(Collected data)
┄┄┄┄┄┄

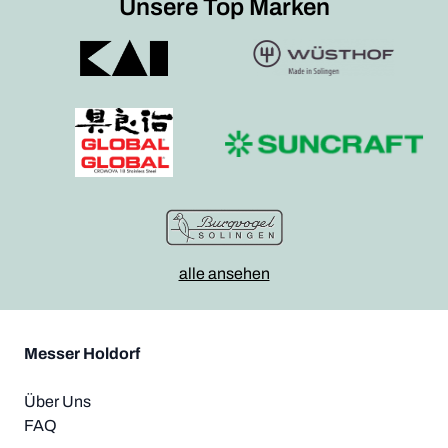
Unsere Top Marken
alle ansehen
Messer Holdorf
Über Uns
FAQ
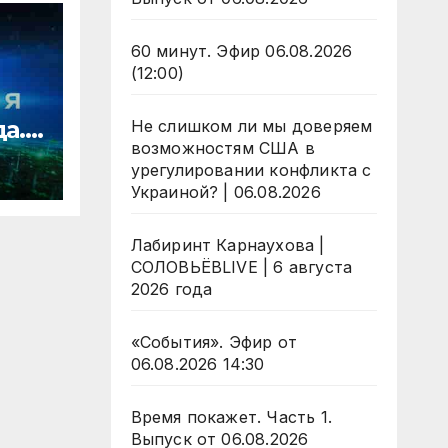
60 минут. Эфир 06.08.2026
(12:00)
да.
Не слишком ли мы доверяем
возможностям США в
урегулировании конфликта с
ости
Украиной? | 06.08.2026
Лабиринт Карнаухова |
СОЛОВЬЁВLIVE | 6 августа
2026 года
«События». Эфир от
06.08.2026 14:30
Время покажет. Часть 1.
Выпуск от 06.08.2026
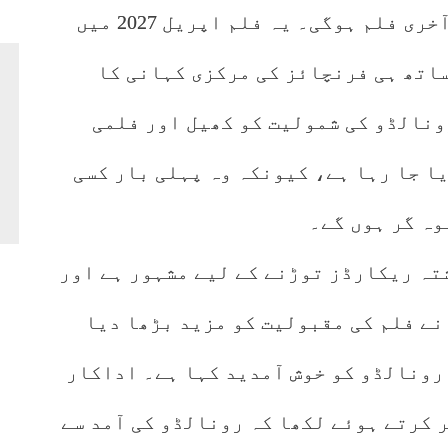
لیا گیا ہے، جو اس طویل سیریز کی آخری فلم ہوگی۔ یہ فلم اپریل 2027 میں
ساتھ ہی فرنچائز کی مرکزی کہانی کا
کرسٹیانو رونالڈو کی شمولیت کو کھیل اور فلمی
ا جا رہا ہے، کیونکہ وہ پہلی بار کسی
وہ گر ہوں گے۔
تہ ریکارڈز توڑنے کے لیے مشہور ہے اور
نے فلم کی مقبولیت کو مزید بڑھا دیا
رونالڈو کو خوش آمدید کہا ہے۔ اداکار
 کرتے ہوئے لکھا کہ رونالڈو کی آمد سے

┄┄┄┄┄┄

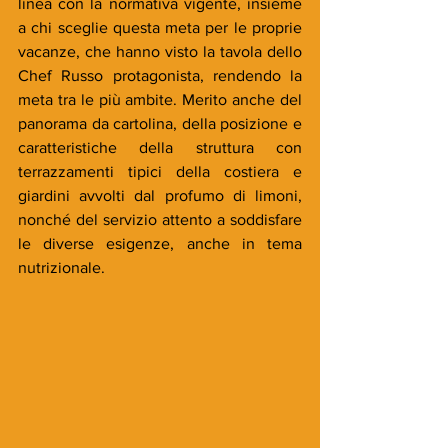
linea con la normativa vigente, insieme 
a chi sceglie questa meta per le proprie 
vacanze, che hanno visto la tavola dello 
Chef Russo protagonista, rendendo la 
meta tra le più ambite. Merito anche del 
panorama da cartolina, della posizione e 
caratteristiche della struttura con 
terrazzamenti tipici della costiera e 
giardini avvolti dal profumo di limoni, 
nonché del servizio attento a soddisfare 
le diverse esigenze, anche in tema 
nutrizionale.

┄┄┄┄┄┄

Work required: Whenever the string "رونالڈو" occurs in a line of the entries above, copy that line.

Your response:
کرسٹیانو رونالڈو کی شمولیت کو کھیل اور فلمی
رونالڈو کو خوش آمدید کہا ہے۔ اداکار
 کرتے ہوئے لکھا کہ رونالڈو کی آمد سے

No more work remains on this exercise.